For all modalities realistic noise texture and magnitude was achieved. Additionally, the voxel intensity distribution was modeled adequately. Most of the discrepancies between the patient and synthetic histograms in Fig. 3 can be explained by inspecting the XCAT phantoms. The deviation of the CT lung peaks (synthetic −780 HU, patient −835 HU) can be explained by an overestimated initial lung value of −760 HU given by the XCAT. The narrow soft tissue peaks for CT and CBCT could be due to insufficient variation in organ attenuation coefficients. The under representation of soft tissue in the synthetic MRI is due to the body size of the patients and XCATs.
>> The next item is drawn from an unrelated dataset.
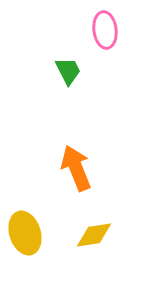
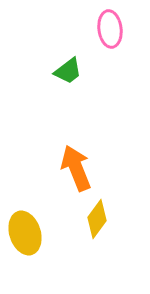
pink ellipse: moved 5 px right, 1 px up
green trapezoid: rotated 80 degrees clockwise
yellow diamond: moved 3 px right, 16 px up; rotated 45 degrees counterclockwise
We found that in the MRI patient dataset 66.5 % of the image voxels show the body, whereas for the MRI XCAT dataset, it is only 46.5 %. A rather large HistCC of 0.94 ± 0.03 was still achieved, since this under representation has only a minor effect on the correlation between the histograms. We prepared the XCAT data such that it matches the patient dataset as good as possible, see Table 1. In the future, we will consider the patient body size beforehand and adjust the XCAT body size accordingly.

An important requirement for using synthetic data to evaluate or train registration algorithms is a realistic respiratory deformation model. The XCAT framework allows the respiratory rate, the amount of diaphragmatic motion, the amount of chest expansion, and the amount of cardiac motion due to respiration to be varied. In addition, curves controlling the diaphragm motion and chest expansion can be individualized. However, as the breathing patterns of patients are complex and diverse, the XCAT model may still lack generalizability.

The results of the proof of principle registration demonstrate that the synthetic dataset can be used to evaluate different registration algorithms. We were able to evaluate the performance of different registration algorithms and to fine-tune parameter settings. It is noticeable that the registration for CT and CBCT works better for small B-spline grid point spacings, while it is the opposite for MRI. Further studies are needed to assess whether this is due to the smaller image size of the MRI data and thus the total number of B-spline control points or to other imaging characteristics of MRI and CT. Computation time can be measured and taken into consideration. For example, registrations with smaller grid point spacings take much longer. Thus, choosing MMI with 150 mm for CT and CBCT registrations might be a reasonable trade-off, as the registration quality is only slightly lower, while the registration time is substantially reduced. The availability of organ masks enabled a rather simple registration evaluation.

Conclusion

The presented simulation framework can be used to extend small datasets by transferring the style of the dataset onto the geometry given by the XCAT phantom. The obtained datasets can serve as a ground truth for image registration. A multimodal dataset consisting of T1-weighted MRI, CT and CBCT images was created and used to demonstrate the refinement and evaluation of multimodal image registration algorithms. In the future, the framework will be extended to other modalities, such as T2-weighted MRI or PET, which can further boost the performance of multimodal methods. An extension to other body regions, such as the thorax or pelvis, is also possible. Synthetic images over larger body regions are especially interesting for whole body segmentation. Expansion of datasets using this method provides a promising tool to overcome the dearth of medical training data.